* DIRECTIONS FOR THIS TASK
Would you restate the listing word for word, with the images omitted?

* ENTRIES SHOWN
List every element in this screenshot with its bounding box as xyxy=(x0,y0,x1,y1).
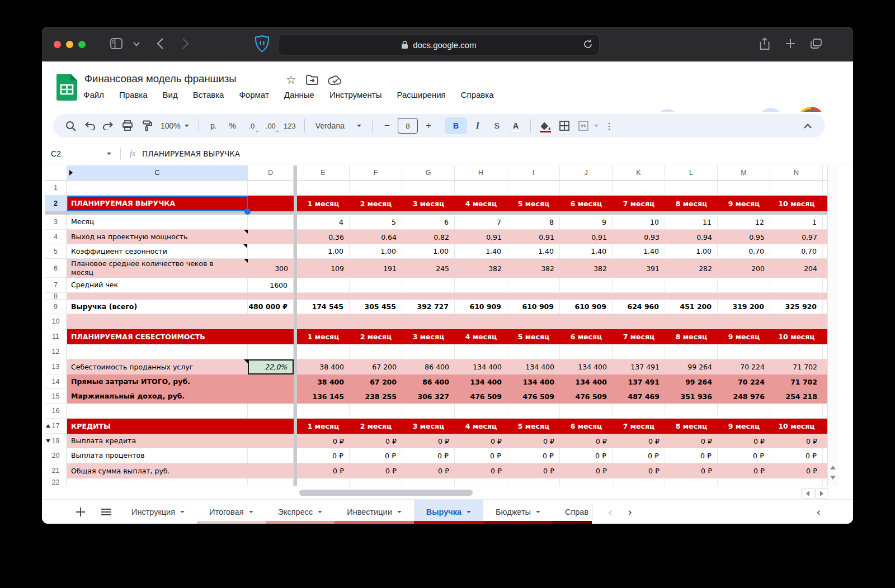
italic-button[interactable]: I xyxy=(469,117,486,134)
cell-C1[interactable] xyxy=(67,181,248,196)
cell-M9[interactable]: 319 200 xyxy=(718,300,770,314)
cell-C8[interactable] xyxy=(67,293,248,300)
cell-F9[interactable]: 305 455 xyxy=(350,300,402,314)
cell-N20[interactable]: 0 ₽ xyxy=(770,448,823,463)
grid-corner[interactable] xyxy=(45,165,67,181)
chevron-down-icon[interactable] xyxy=(318,511,322,515)
chevron-down-icon[interactable] xyxy=(249,511,253,515)
cell-K7[interactable] xyxy=(613,278,665,293)
cell-H10[interactable] xyxy=(455,314,507,329)
row-header-9[interactable]: 9 xyxy=(45,300,67,314)
cell-C21[interactable]: Общая сумма выплат, руб. xyxy=(67,463,248,478)
cell-I4[interactable]: 0,91 xyxy=(507,230,560,244)
zoom-window-button[interactable] xyxy=(78,41,86,48)
cell-I5[interactable]: 1,40 xyxy=(507,244,560,259)
cell-J22[interactable] xyxy=(560,478,613,486)
cell-M14[interactable]: 70 224 xyxy=(718,374,770,389)
cell-N7[interactable] xyxy=(770,278,823,293)
cell-J9[interactable]: 610 909 xyxy=(560,300,613,314)
increase-decimals-button[interactable]: .00→ xyxy=(262,117,279,134)
vertical-scrollbar[interactable] xyxy=(827,165,839,486)
cell-K20[interactable]: 0 ₽ xyxy=(613,448,665,463)
column-header-H[interactable]: H xyxy=(455,165,507,181)
cell-K5[interactable]: 1,40 xyxy=(613,244,665,259)
row-header-14[interactable]: 14 xyxy=(45,374,67,389)
forward-icon[interactable] xyxy=(182,37,189,50)
cell-D17[interactable] xyxy=(248,419,294,434)
sheet-tab-1[interactable]: Инструкция xyxy=(119,500,197,524)
cell-D10[interactable] xyxy=(248,314,294,329)
cell-H4[interactable]: 0,91 xyxy=(455,230,507,244)
cell-E17[interactable]: 1 месяц xyxy=(297,419,350,434)
cell-F19[interactable]: 0 ₽ xyxy=(350,434,402,448)
cell-I8[interactable] xyxy=(507,293,560,300)
cell-F16[interactable] xyxy=(350,404,402,419)
cell-N11[interactable]: 10 месяц xyxy=(770,329,823,344)
cell-L15[interactable]: 351 936 xyxy=(665,389,718,404)
star-icon[interactable]: ☆ xyxy=(286,73,296,87)
cell-K12[interactable] xyxy=(613,344,665,359)
cell-C13[interactable]: Себестоимость проданных услуг xyxy=(67,359,248,374)
cell-L5[interactable]: 1,00 xyxy=(665,244,718,259)
cell-J8[interactable] xyxy=(560,293,613,300)
cell-C7[interactable]: Средний чек xyxy=(67,278,248,293)
cell-L10[interactable] xyxy=(665,314,718,329)
redo-icon[interactable] xyxy=(100,117,117,134)
cell-K4[interactable]: 0,93 xyxy=(613,230,665,244)
cell-C19[interactable]: Выплата кредита xyxy=(67,434,248,448)
cell-F8[interactable] xyxy=(350,293,402,300)
cell-K22[interactable] xyxy=(613,478,665,486)
cell-K21[interactable]: 0 ₽ xyxy=(613,463,665,478)
column-header-M[interactable]: M xyxy=(718,165,770,181)
cell-E4[interactable]: 0,36 xyxy=(297,230,350,244)
cell-M1[interactable] xyxy=(718,181,770,196)
cell-M17[interactable]: 9 месяц xyxy=(718,419,770,434)
cell-G7[interactable] xyxy=(402,278,455,293)
cell-F15[interactable]: 238 255 xyxy=(350,389,402,404)
cell-G8[interactable] xyxy=(402,293,455,300)
cell-N1[interactable] xyxy=(770,181,823,196)
column-header-I[interactable]: I xyxy=(507,165,560,181)
cell-G15[interactable]: 306 327 xyxy=(402,389,455,404)
cell-J21[interactable]: 0 ₽ xyxy=(560,463,613,478)
search-icon[interactable] xyxy=(62,117,79,134)
cell-F5[interactable]: 1,00 xyxy=(350,244,402,259)
cell-J7[interactable] xyxy=(560,278,613,293)
cell-L22[interactable] xyxy=(665,478,718,486)
row-header-8[interactable]: 8 xyxy=(45,293,67,300)
cell-D12[interactable] xyxy=(248,344,294,359)
cell-G20[interactable]: 0 ₽ xyxy=(402,448,455,463)
document-title[interactable]: Финансовая модель франшизы xyxy=(84,73,237,85)
cell-H2[interactable]: 4 месяц xyxy=(455,196,507,211)
collapse-panel-button[interactable]: ‹ xyxy=(816,506,821,518)
chevron-down-icon[interactable] xyxy=(467,511,471,515)
row-header-3[interactable]: 3 xyxy=(45,215,67,230)
cell-L19[interactable]: 0 ₽ xyxy=(665,434,718,448)
cell-N9[interactable]: 325 920 xyxy=(770,300,823,314)
cell-N15[interactable]: 254 218 xyxy=(770,389,823,404)
cell-L20[interactable]: 0 ₽ xyxy=(665,448,718,463)
cell-G4[interactable]: 0,82 xyxy=(402,230,455,244)
cell-G13[interactable]: 86 400 xyxy=(402,359,455,374)
cell-E2[interactable]: 1 месяц xyxy=(297,196,350,211)
cell-H19[interactable]: 0 ₽ xyxy=(455,434,507,448)
cell-J10[interactable] xyxy=(560,314,613,329)
cell-N2[interactable]: 10 месяц xyxy=(770,196,823,211)
paint-format-icon[interactable] xyxy=(138,117,155,134)
cell-J20[interactable]: 0 ₽ xyxy=(560,448,613,463)
cell-D6[interactable]: 300 xyxy=(248,259,294,278)
cell-F4[interactable]: 0,64 xyxy=(350,230,402,244)
cell-M7[interactable] xyxy=(718,278,770,293)
menu-item-1[interactable]: Правка xyxy=(119,90,148,99)
cell-M13[interactable]: 70 224 xyxy=(718,359,770,374)
cell-D16[interactable] xyxy=(248,404,294,419)
cell-K8[interactable] xyxy=(613,293,665,300)
cell-M5[interactable]: 0,70 xyxy=(718,244,770,259)
horizontal-scrollbar[interactable] xyxy=(45,486,839,499)
hide-toolbar-button[interactable] xyxy=(799,117,816,134)
cell-H7[interactable] xyxy=(455,278,507,293)
cell-L9[interactable]: 451 200 xyxy=(665,300,718,314)
cell-E20[interactable]: 0 ₽ xyxy=(297,448,350,463)
borders-icon[interactable] xyxy=(556,117,573,134)
cell-F22[interactable] xyxy=(350,478,402,486)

* SOLUTION FOR THIS PROBLEM
List every element in this screenshot with its bounding box as xyxy=(x0,y0,x1,y1).
italic-button[interactable]: I xyxy=(469,117,486,134)
cell-C1[interactable] xyxy=(67,181,248,196)
cell-M9[interactable]: 319 200 xyxy=(718,300,770,314)
cell-C8[interactable] xyxy=(67,293,248,300)
cell-F9[interactable]: 305 455 xyxy=(350,300,402,314)
cell-N20[interactable]: 0 ₽ xyxy=(770,448,823,463)
grid-corner[interactable] xyxy=(45,165,67,181)
chevron-down-icon[interactable] xyxy=(318,511,322,515)
chevron-down-icon[interactable] xyxy=(249,511,253,515)
cell-K7[interactable] xyxy=(613,278,665,293)
cell-H10[interactable] xyxy=(455,314,507,329)
row-header-9[interactable]: 9 xyxy=(45,300,67,314)
cell-C21[interactable]: Общая сумма выплат, руб. xyxy=(67,463,248,478)
cell-I4[interactable]: 0,91 xyxy=(507,230,560,244)
zoom-window-button[interactable] xyxy=(78,41,86,48)
cell-I5[interactable]: 1,40 xyxy=(507,244,560,259)
cell-J22[interactable] xyxy=(560,478,613,486)
cell-M14[interactable]: 70 224 xyxy=(718,374,770,389)
cell-N7[interactable] xyxy=(770,278,823,293)
cell-J9[interactable]: 610 909 xyxy=(560,300,613,314)
increase-decimals-button[interactable]: .00→ xyxy=(262,117,279,134)
vertical-scrollbar[interactable] xyxy=(827,165,839,486)
cell-K20[interactable]: 0 ₽ xyxy=(613,448,665,463)
column-header-H[interactable]: H xyxy=(455,165,507,181)
cell-K5[interactable]: 1,40 xyxy=(613,244,665,259)
row-header-14[interactable]: 14 xyxy=(45,374,67,389)
forward-icon[interactable] xyxy=(182,37,189,50)
cell-D17[interactable] xyxy=(248,419,294,434)
sheet-tab-1[interactable]: Инструкция xyxy=(119,500,197,524)
cell-D10[interactable] xyxy=(248,314,294,329)
cell-H4[interactable]: 0,91 xyxy=(455,230,507,244)
cell-E17[interactable]: 1 месяц xyxy=(297,419,350,434)
cell-F19[interactable]: 0 ₽ xyxy=(350,434,402,448)
cell-I8[interactable] xyxy=(507,293,560,300)
cell-F16[interactable] xyxy=(350,404,402,419)
cell-N11[interactable]: 10 месяц xyxy=(770,329,823,344)
cell-L15[interactable]: 351 936 xyxy=(665,389,718,404)
star-icon[interactable]: ☆ xyxy=(286,73,296,87)
cell-K12[interactable] xyxy=(613,344,665,359)
cell-C13[interactable]: Себестоимость проданных услуг xyxy=(67,359,248,374)
cell-L5[interactable]: 1,00 xyxy=(665,244,718,259)
cell-J8[interactable] xyxy=(560,293,613,300)
cell-C7[interactable]: Средний чек xyxy=(67,278,248,293)
cell-L10[interactable] xyxy=(665,314,718,329)
redo-icon[interactable] xyxy=(100,117,117,134)
cell-K4[interactable]: 0,93 xyxy=(613,230,665,244)
cell-C19[interactable]: Выплата кредита xyxy=(67,434,248,448)
cell-F8[interactable] xyxy=(350,293,402,300)
cell-K22[interactable] xyxy=(613,478,665,486)
cell-K21[interactable]: 0 ₽ xyxy=(613,463,665,478)
column-header-M[interactable]: M xyxy=(718,165,770,181)
cell-E4[interactable]: 0,36 xyxy=(297,230,350,244)
cell-M1[interactable] xyxy=(718,181,770,196)
cell-M17[interactable]: 9 месяц xyxy=(718,419,770,434)
cell-G7[interactable] xyxy=(402,278,455,293)
cell-F15[interactable]: 238 255 xyxy=(350,389,402,404)
cell-G8[interactable] xyxy=(402,293,455,300)
cell-N1[interactable] xyxy=(770,181,823,196)
column-header-I[interactable]: I xyxy=(507,165,560,181)
cell-G15[interactable]: 306 327 xyxy=(402,389,455,404)
cell-J21[interactable]: 0 ₽ xyxy=(560,463,613,478)
search-icon[interactable] xyxy=(62,117,79,134)
cell-F5[interactable]: 1,00 xyxy=(350,244,402,259)
cell-J7[interactable] xyxy=(560,278,613,293)
cell-L22[interactable] xyxy=(665,478,718,486)
row-header-8[interactable]: 8 xyxy=(45,293,67,300)
cell-D12[interactable] xyxy=(248,344,294,359)
cell-G20[interactable]: 0 ₽ xyxy=(402,448,455,463)
document-title[interactable]: Финансовая модель франшизы xyxy=(84,73,237,85)
cell-H2[interactable]: 4 месяц xyxy=(455,196,507,211)
collapse-panel-button[interactable]: ‹ xyxy=(816,506,821,518)
chevron-down-icon[interactable] xyxy=(467,511,471,515)
row-header-3[interactable]: 3 xyxy=(45,215,67,230)
cell-L19[interactable]: 0 ₽ xyxy=(665,434,718,448)
cell-N9[interactable]: 325 920 xyxy=(770,300,823,314)
cell-N15[interactable]: 254 218 xyxy=(770,389,823,404)
cell-L20[interactable]: 0 ₽ xyxy=(665,448,718,463)
cell-G4[interactable]: 0,82 xyxy=(402,230,455,244)
cell-G13[interactable]: 86 400 xyxy=(402,359,455,374)
cell-E2[interactable]: 1 месяц xyxy=(297,196,350,211)
cell-H19[interactable]: 0 ₽ xyxy=(455,434,507,448)
cell-J10[interactable] xyxy=(560,314,613,329)
cell-N2[interactable]: 10 месяц xyxy=(770,196,823,211)
paint-format-icon[interactable] xyxy=(138,117,155,134)
cell-J20[interactable]: 0 ₽ xyxy=(560,448,613,463)
cell-D6[interactable]: 300 xyxy=(248,259,294,278)
cell-F4[interactable]: 0,64 xyxy=(350,230,402,244)
cell-M7[interactable] xyxy=(718,278,770,293)
menu-item-1[interactable]: Правка xyxy=(119,90,148,99)
cell-M13[interactable]: 70 224 xyxy=(718,359,770,374)
cell-D16[interactable] xyxy=(248,404,294,419)
cell-K8[interactable] xyxy=(613,293,665,300)
cell-M5[interactable]: 0,70 xyxy=(718,244,770,259)
horizontal-scrollbar[interactable] xyxy=(45,486,839,499)
hide-toolbar-button[interactable] xyxy=(799,117,816,134)
cell-H7[interactable] xyxy=(455,278,507,293)
cell-L9[interactable]: 451 200 xyxy=(665,300,718,314)
cell-E20[interactable]: 0 ₽ xyxy=(297,448,350,463)
borders-icon[interactable] xyxy=(556,117,573,134)
cell-F22[interactable] xyxy=(350,478,402,486)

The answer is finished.